Despite repeated email requests and phone calls seeking comment and a description of the program, which Vera manages for the federal Office of Refugee Resettlement, both Root and Vera spokeswoman Poonam Mantha declined to comment.
Clinics relying on private largesse
Many lawyers, such as Barrera, work for small legal clinics. She’s one of two lawyers and a law professor who work at the University of Nevada, Las Vegas Immigration Clinic.
Last year, the clinic handled about 240 cases, and Barrera said she often speaks with people who need guidance about their legal status but whom the clinic doesn’t represent.
In turn, many clinics rely on a combination of government funding and private donations to stay in business and also try to enlist pro bono help from private lawyers and law students. Those lawyers and law students, however, need training from the clinic’s own lawyers.
And while recent attention to the plight of parents and children separated at the border touched off a massive fundraising effort that led to donations totaling more than $21 million for the Texas-based Refugee and Immigrant Center for Education and Legal Services, or RAICES, those funds are not specifically intended to expand the organization’s legal capacity. Instead, they are supposed to help provide bonds for the release of adults who have been detained by immigration officials, said spokeswoman Jennifer Falcon.
Michael Kagan, the law professor who oversees the University of Nevada clinic, estimated that even before the recent surge in detentions at the border, the clinic and other area attorneys were able to represent only about 40 percent of those facing deportation in the Las Vegas immigration court.
“We have never been able to meet the demand,” he said.
“Our youngest client is 5 years old,” Kagan said. “We take testimony from these kids about what they fled. They draw pictures with crayons, stick figures of men standing outside their school, threatening them.”
After the Trump administration opted not to renew a $4.4 million AmeriCorps program that had helped fund the clinic, a local lawyer, Ed Bernstein, stepped in and donated $250,000 to be used over five years for staff and operational costs.

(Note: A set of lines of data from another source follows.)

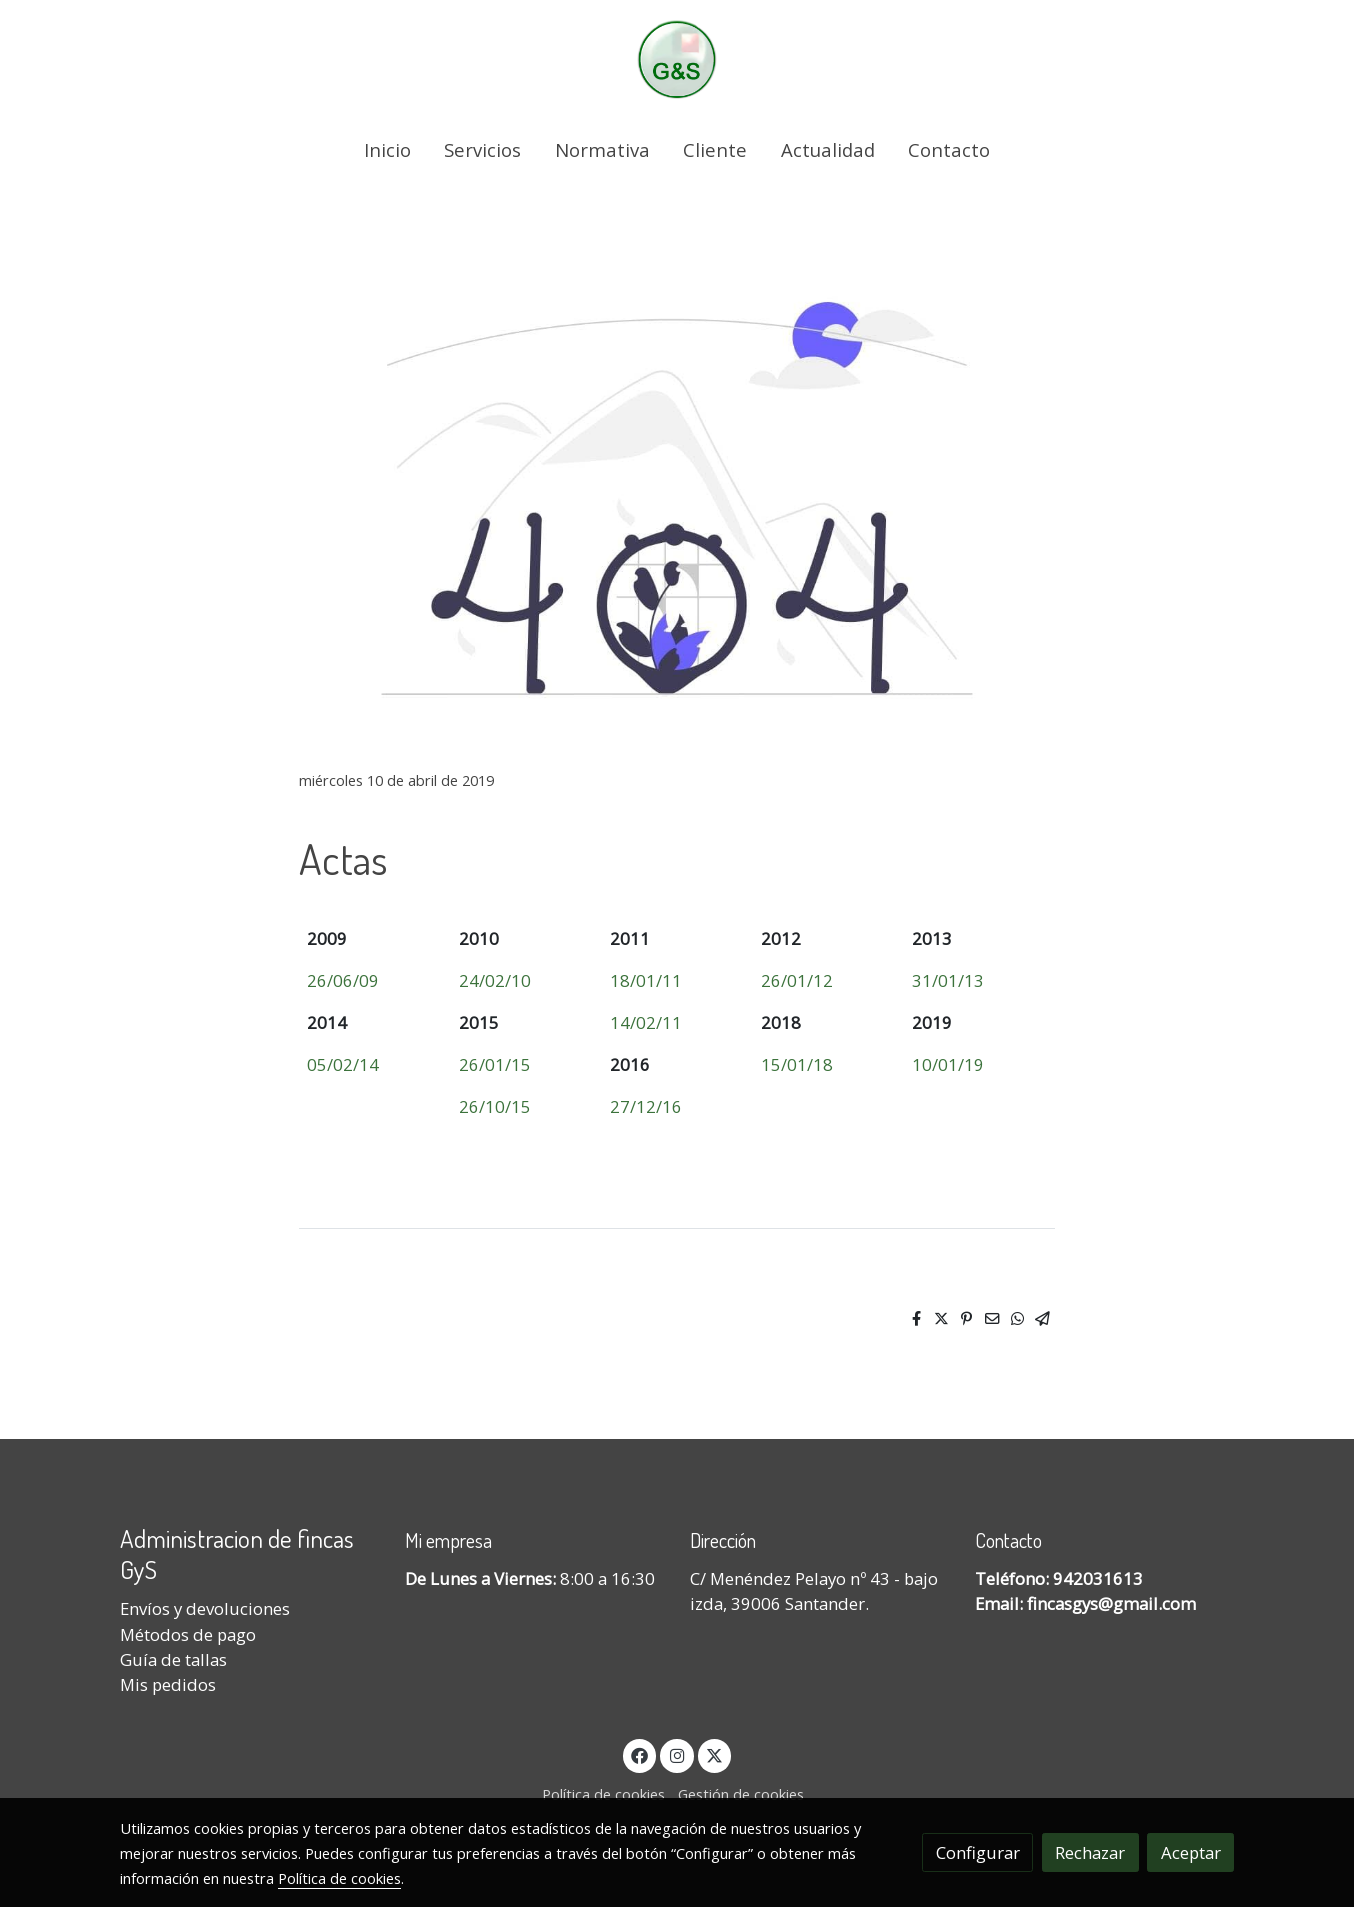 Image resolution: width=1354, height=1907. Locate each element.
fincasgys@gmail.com (1111, 1603)
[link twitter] (715, 1754)
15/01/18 (797, 1064)
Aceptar (1191, 1852)
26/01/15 (495, 1064)
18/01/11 (646, 980)
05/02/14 (343, 1064)
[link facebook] (640, 1754)
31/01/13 (948, 980)
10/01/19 (948, 1064)
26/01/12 (797, 980)
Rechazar (1090, 1852)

“I would call upon others – particularly other attorneys – in Nevada to give their time and money for these children,” Bernstein recently told a local reporter. “Can you imagine being a child, not speaking the language and going through the bureaucratic red tape, only to be sent back to the land where you could be raped or murdered?”

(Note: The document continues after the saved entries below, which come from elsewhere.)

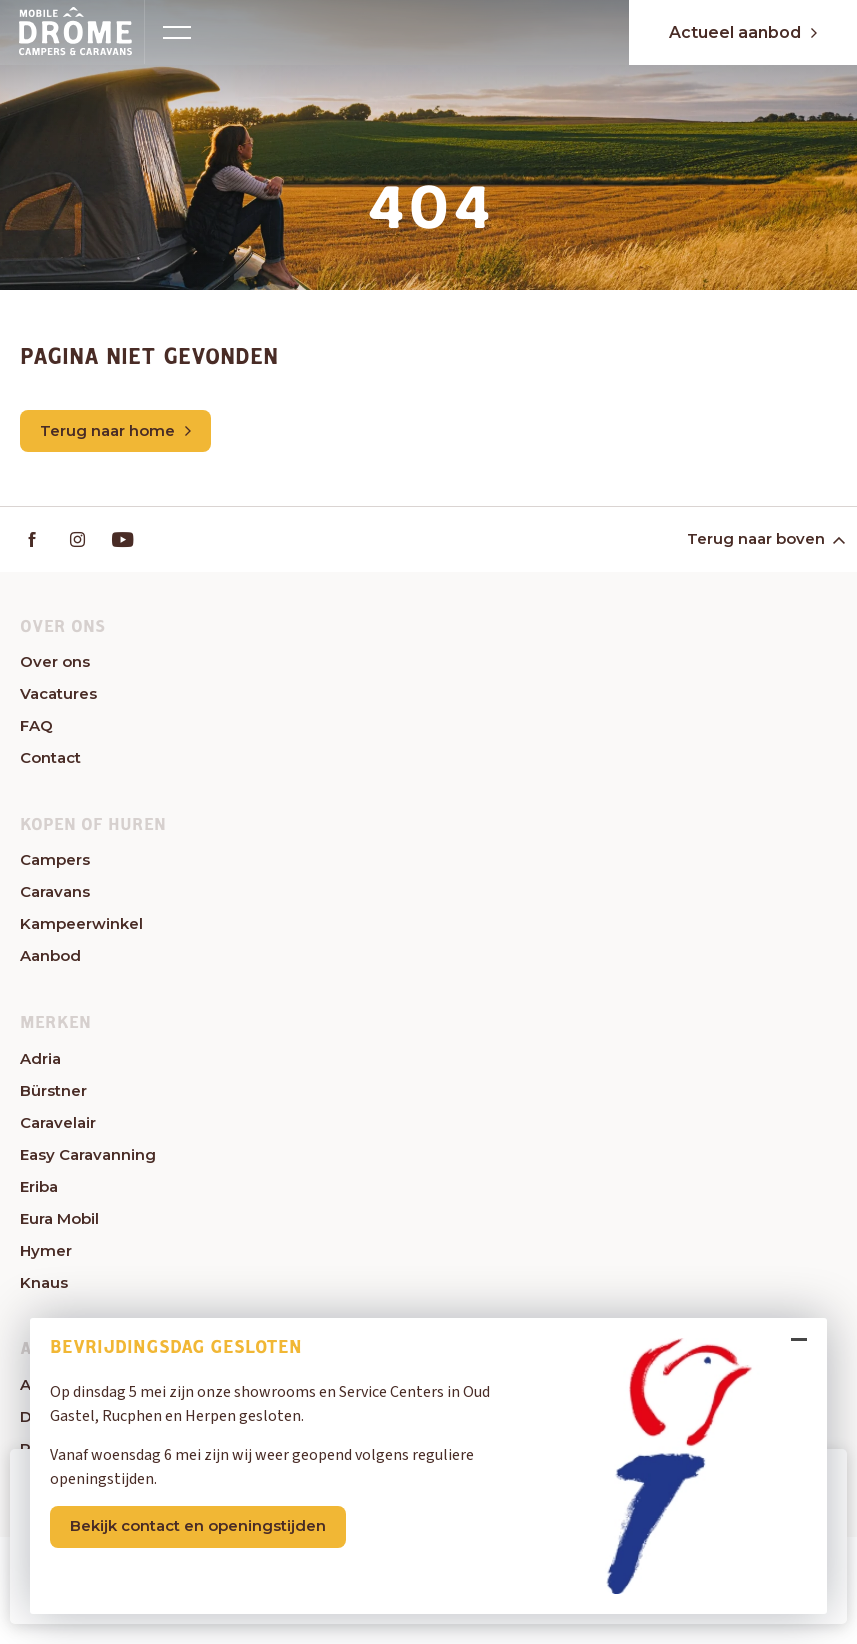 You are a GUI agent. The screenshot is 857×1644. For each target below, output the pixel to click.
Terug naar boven (764, 538)
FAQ (36, 725)
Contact (50, 757)
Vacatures (58, 693)
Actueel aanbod (743, 32)
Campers (55, 859)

Criminal cases add complexity
The Trump administration also has added a new layer of complexity to the legal system for immigrants by charging many of them criminally – which then entitles them to a government-paid lawyer, whether or not they are in the United States legally.
That has led to mass legal proceedings with public defenders representing dozens of detainees simultaneously.

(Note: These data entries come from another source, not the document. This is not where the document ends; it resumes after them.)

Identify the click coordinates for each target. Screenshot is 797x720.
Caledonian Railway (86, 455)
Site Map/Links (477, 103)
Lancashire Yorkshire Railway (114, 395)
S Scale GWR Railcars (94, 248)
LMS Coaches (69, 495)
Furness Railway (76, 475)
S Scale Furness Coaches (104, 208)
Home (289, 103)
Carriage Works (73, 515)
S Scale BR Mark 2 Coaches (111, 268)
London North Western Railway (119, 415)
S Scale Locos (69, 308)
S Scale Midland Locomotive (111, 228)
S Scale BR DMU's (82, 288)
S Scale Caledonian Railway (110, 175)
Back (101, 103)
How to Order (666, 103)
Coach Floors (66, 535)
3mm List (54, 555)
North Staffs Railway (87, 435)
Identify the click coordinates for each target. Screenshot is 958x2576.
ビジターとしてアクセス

“Federal public defenders offer very high-quality counsel, but they are being presented plea bargains from the U.S. attorney’s offices in a very short time window,” said Ingrid Eagly, a law professor at UCLA who has studied the impact of representation by lawyers on the courts and immigrants seeking legal status.
“The stress of finding one’s child and being separated, even just being in detention, can pressure people to take pleas to have the process end rather than continue to fight,” she said. “This adds a dimension of coercion to plea bargains.”
Regardless, most cases will remain in civil courts. Young, president of Kids in Need of Defense, predicts that immigration lawyers will be overwhelmed for the foreseeable future.
“The legal services community has in the past few months hit saturation,” she said. “It really feels like it is snowballing. The government is making a change here, making a change there. When you add it all up, it is really closing the door to asylum seekers.”